Below are the records; copy every line in them that holds the string "upper".

═════ EXERCISE DATA

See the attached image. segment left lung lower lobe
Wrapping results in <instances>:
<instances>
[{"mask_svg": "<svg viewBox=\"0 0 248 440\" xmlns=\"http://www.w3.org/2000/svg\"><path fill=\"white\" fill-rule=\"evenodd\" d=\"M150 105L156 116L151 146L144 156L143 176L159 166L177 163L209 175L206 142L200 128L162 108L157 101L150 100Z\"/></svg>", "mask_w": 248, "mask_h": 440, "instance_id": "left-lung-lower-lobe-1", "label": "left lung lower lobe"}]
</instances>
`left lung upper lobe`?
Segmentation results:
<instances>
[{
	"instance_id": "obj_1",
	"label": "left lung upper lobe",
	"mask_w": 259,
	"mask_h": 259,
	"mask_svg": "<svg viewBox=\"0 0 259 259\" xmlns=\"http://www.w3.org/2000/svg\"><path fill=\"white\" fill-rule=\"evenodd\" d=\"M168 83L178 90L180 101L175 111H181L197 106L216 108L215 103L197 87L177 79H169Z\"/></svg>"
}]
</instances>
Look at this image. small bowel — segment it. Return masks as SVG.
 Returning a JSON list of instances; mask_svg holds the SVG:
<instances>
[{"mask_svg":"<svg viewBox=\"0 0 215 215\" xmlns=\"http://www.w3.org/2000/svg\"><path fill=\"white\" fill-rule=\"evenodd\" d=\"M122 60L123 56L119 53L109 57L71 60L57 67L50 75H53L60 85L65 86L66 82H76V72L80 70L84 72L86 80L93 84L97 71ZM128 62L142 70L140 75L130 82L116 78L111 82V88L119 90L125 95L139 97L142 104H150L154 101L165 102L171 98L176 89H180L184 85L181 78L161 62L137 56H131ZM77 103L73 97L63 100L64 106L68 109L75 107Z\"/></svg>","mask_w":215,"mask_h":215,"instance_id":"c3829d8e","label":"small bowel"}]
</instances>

══════════

● **SOLUTION TO THE PROBLEM**:
`left lung upper lobe`?
	"label": "left lung upper lobe",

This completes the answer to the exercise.